Supplied material: Begin
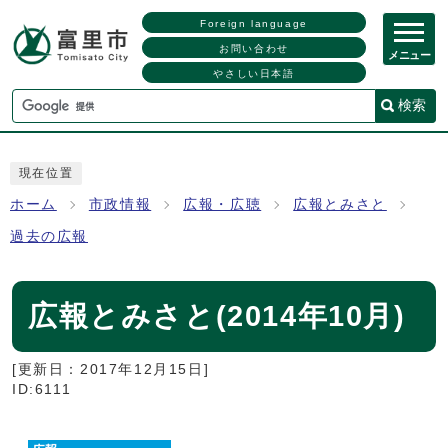
Foreign language
お問い合わせ
メニュー
やさしい日本語
検索
現在位置
ホーム
市政情報
広報・広聴
広報とみさと
過去の広報
広報とみさと(2014年10月)
[更新日：
2017年12月15日
]
ID:6111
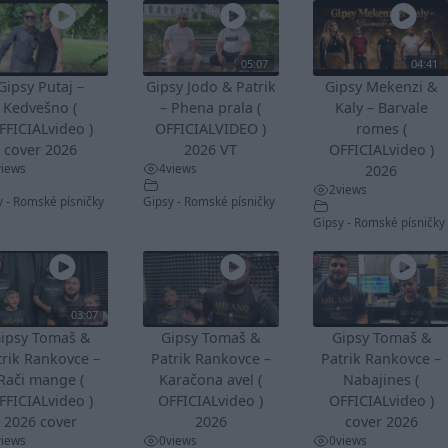
05:07
04:41
Gipsy Putaj –
Gipsy Jodo & Patrik
Gipsy Mekenzi &
Kedvešno (
– Phena prala (
Kaly – Barvale
FFICIALvideo )
OFFICIALVIDEO )
romes (
cover 2026
2026 VT
OFFICIALvideo )
views
4
views
2026
2
views
y - Romské písničky
Gipsy - Romské písničky
Gipsy - Romské písničky
03:07
ipsy Tomaš &
Gipsy Tomaš &
Gipsy Tomaš &
trik Rankovce –
Patrik Rankovce –
Patrik Rankovce –
Rači mange (
Karačona avel (
Nabajines (
FFICIALvideo )
OFFICIALvideo )
OFFICIALvideo )
2026 cover
2026
cover 2026
views
0
views
0
views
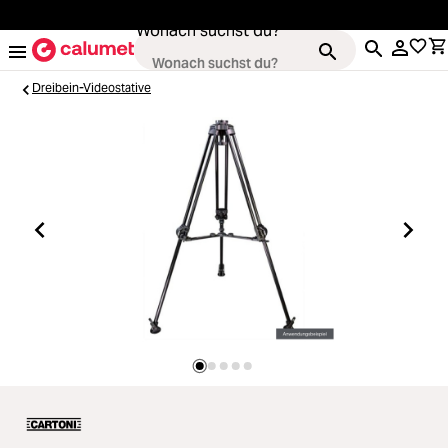
alt springen
Wonach suchst du?
Dreibein-Videostative
Kameras
Loading...
Objektive
Loading...
Video & Drohnen
Loading...
Stative & Gimbals
Loading...
Taschen
Loading...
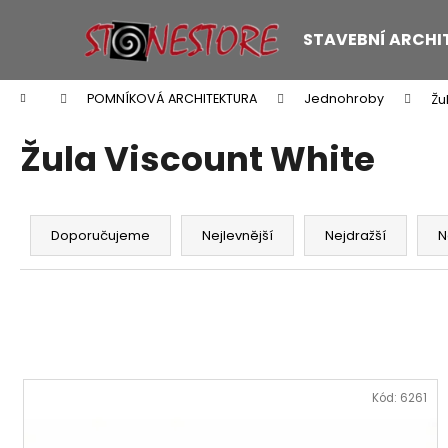
K
Přejít
na
o
STAVEBNÍ ARCHI
obsah
Zpět
Zpět
š
do
do
í
Domů
POMNÍKOVÁ ARCHITEKTURA
Jednohroby
Žu
k
obchodu
obchodu
Žula Viscount White
Ř
a
Doporučujeme
Nejlevnější
Nejdražší
N
z
e
n
í
p
V
r
ý
Kód:
6261
o
p
d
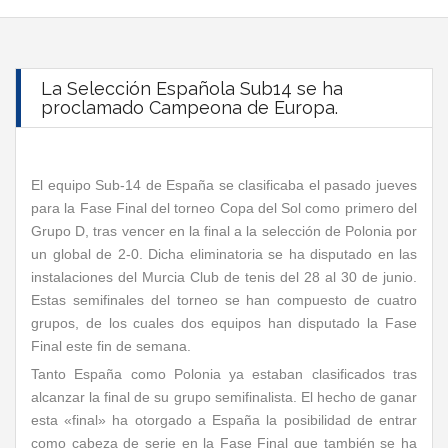
La Selección Española Sub14 se ha
proclamado Campeona de Europa.
El equipo Sub-14 de España se clasificaba el pasado jueves
para la Fase Final del torneo Copa del Sol como primero del
Grupo D, tras vencer en la final a la selección de Polonia por
un global de 2-0. Dicha eliminatoria se ha disputado en las
instalaciones del Murcia Club de tenis del 28 al 30 de junio.
Estas semifinales del torneo se han compuesto de cuatro
grupos, de los cuales dos equipos han disputado la Fase
Final este fin de semana.
Tanto España como Polonia ya estaban clasificados tras
alcanzar la final de su grupo semifinalista. El hecho de ganar
esta «final» ha otorgado a España la posibilidad de entrar
como cabeza de serie en la Fase Final que también se ha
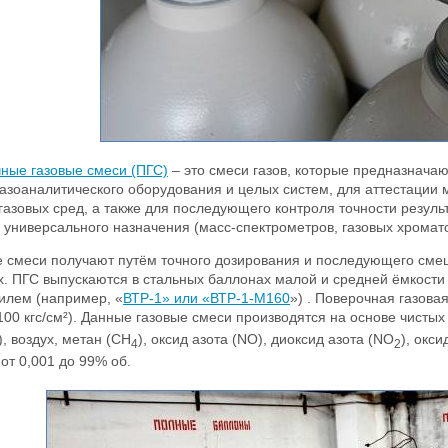
ные газовые смеси (ПГС)
– это смеси газов, которые предназначаю
газоаналитического оборудования и целых систем, для аттестаци
газовых сред, а также для последующего контроля точности резу
 универсального назначения (масс-спектрометров, газовых хромато
е смеси получают путём точного дозирования и последующего смеш
. ПГС выпускаются в стальных баллонах малой и средней ёмкости (
илем (например, «
ВТР-1» или «ВТР-1-М160
») . Поверочная газова
100 кгс/см²). Данные газовые смеси производятся на основе чистых
), воздух, метан (CH
), оксид азота (NO), диоксид азота (NO
), окс
4
2
от 0,001 до 99% об.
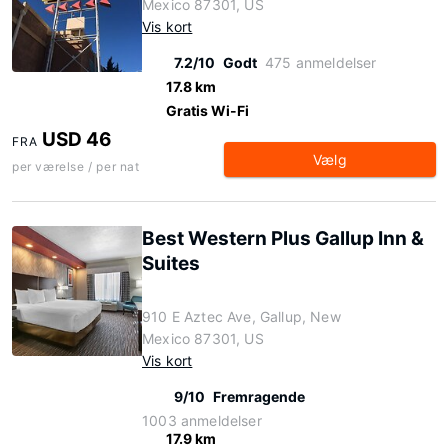
Mexico 87301, US
Vis kort
7.2/10
Godt
475 anmeldelser
17.8 km
Gratis Wi-Fi
USD 46
FRA
Vælg
per værelse / per nat
Best Western Plus Gallup Inn &
Suites
910 E Aztec Ave, Gallup, New
Mexico 87301, US
Vis kort
9/10
Fremragende
1003 anmeldelser
17.9 km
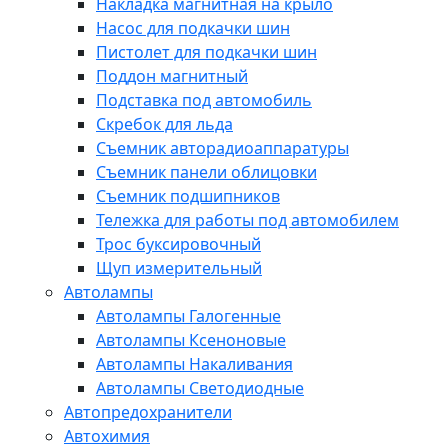
Накладка магнитная на крыло
Насос для подкачки шин
Пистолет для подкачки шин
Поддон магнитный
Подставка под автомобиль
Скребок для льда
Съемник авторадиоаппаратуры
Съемник панели облицовки
Съемник подшипников
Тележка для работы под автомобилем
Трос буксировочный
Щуп измерительный
Автолампы
Автолампы Галогенные
Автолампы Ксеноновые
Автолампы Накаливания
Автолампы Светодиодные
Автопредохранители
Автохимия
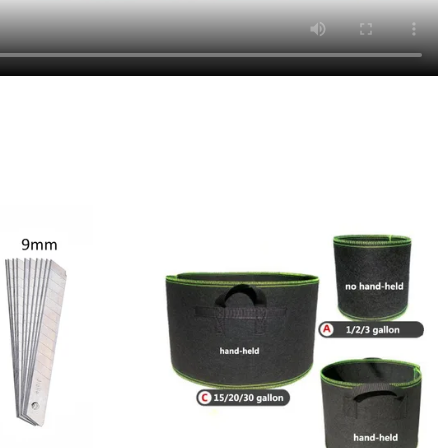
ons
Choix des options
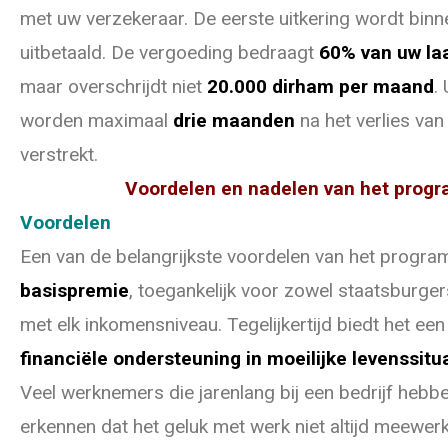
met uw verzekeraar. De eerste uitkering wordt bin
uitbetaald. De vergoeding bedraagt
60% van uw laa
maar overschrijdt niet
20.000 dirham per maand
.
worden maximaal
drie maanden
na het verlies van
verstrekt.
Voordelen en nadelen van het pro
Voordelen
Een van de belangrijkste voordelen van het progr
basispremie
, toegankelijk voor zowel staatsburge
met elk inkomensniveau. Tegelijkertijd biedt het ee
financiële ondersteuning in moeilijke levenssitu
Veel werknemers die jarenlang bij een bedrijf hebb
erkennen dat het geluk met werk niet altijd meewerk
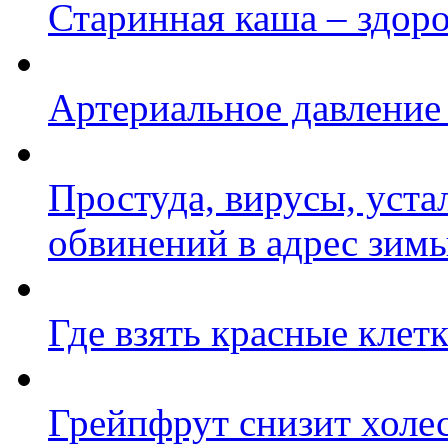
Старинная каша – здор
Артериальное давление
Простуда, вирусы, уста
обвинений в адрес зим
Где взять красные клет
Грейпфрут снизит холе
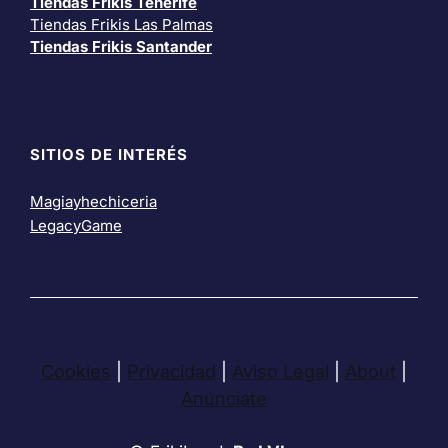
Tiendas Frikis Tenerife
Tiendas Frikis Las Palmas
Tiendas Frikis Santander
SITIOS DE INTERÉS
Magiayhechiceria
LegacyGame
Cookies
|
Privacidad
|
Aviso Legal
|
About
|
Anúnciate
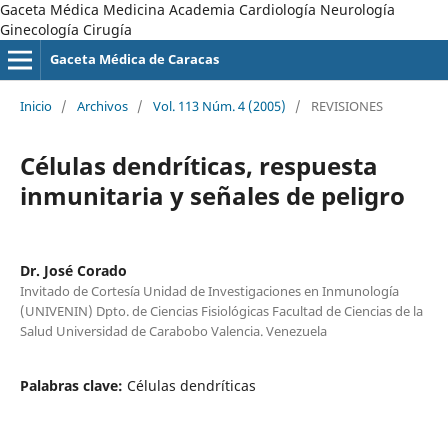
Gaceta Médica Medicina Academia Cardiología Neurología
Ginecología Cirugía
Gaceta Médica de Caracas
Inicio
/
Archivos
/
Vol. 113 Núm. 4 (2005)
/
REVISIONES
Células dendríticas, respuesta
inmunitaria y señales de peligro
Dr. José Corado
Invitado de Cortesía Unidad de Investigaciones en Inmunología
(UNIVENIN) Dpto. de Ciencias Fisiológicas Facultad de Ciencias de la
Salud Universidad de Carabobo Valencia. Venezuela
Palabras clave:
Células dendríticas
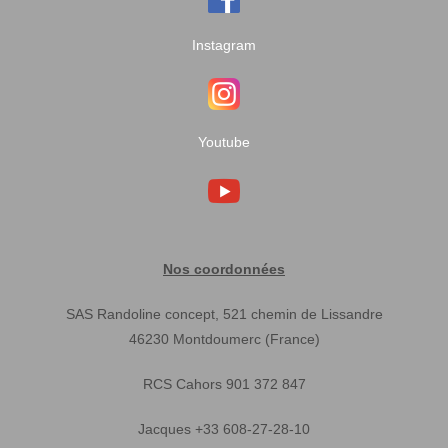
Instagram
Youtube
Nos coordonnées
SAS Randoline concept, 521 chemin de Lissandre
46230 Montdoumerc (France)
RCS Cahors 901 372 847
Jacques +33 608-27-28-10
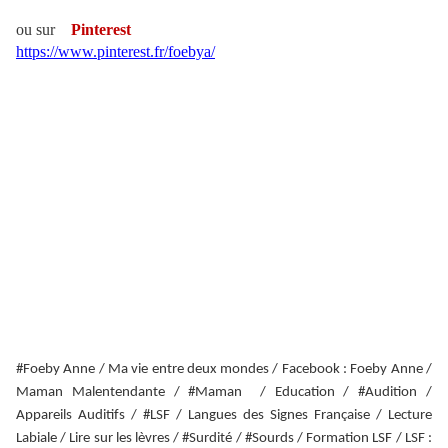
ou sur
Pinterest
https://www.pinterest.fr/foebya/
#Foeby Anne / Ma vie entre deux mondes / Facebook : Foeby Anne /
Maman Malentendante / #Maman / Education / #Audition /
Appareils Auditifs / #LSF / Langues des Signes Française / Lecture
Labiale / Lire sur les lèvres / #Surdité / #Sourds / Formation LSF / LSF :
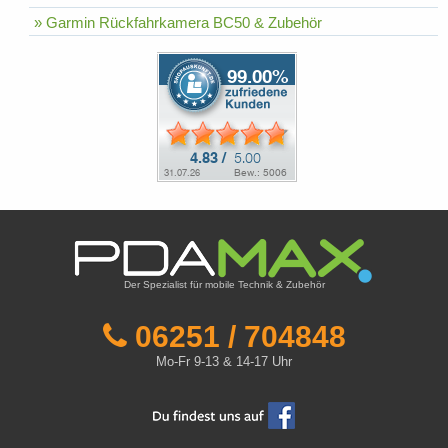
» Garmin Rückfahrkamera BC50 & Zubehör
Der Spezialist für mobile Technik & Zubehör
06251 / 704848
Mo-Fr 9-13 & 14-17 Uhr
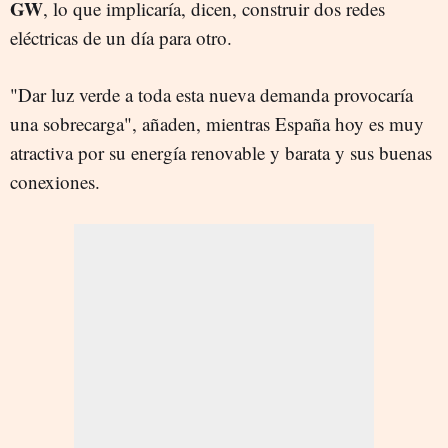
GW
, lo que implicaría, dicen, construir dos redes
eléctricas de un día para otro.
"Dar luz verde a toda esta nueva demanda provocaría
una sobrecarga", añaden, mientras España hoy es muy
atractiva por su energía renovable y barata y sus buenas
conexiones.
Supplied material: End
* Work instruction *
Bring together each line above where the string "Polonia" turns up.

* Task answer *
Grupo D, tras vencer en la final a la selección de Polonia por
Tanto España como Polonia ya estaban clasificados tras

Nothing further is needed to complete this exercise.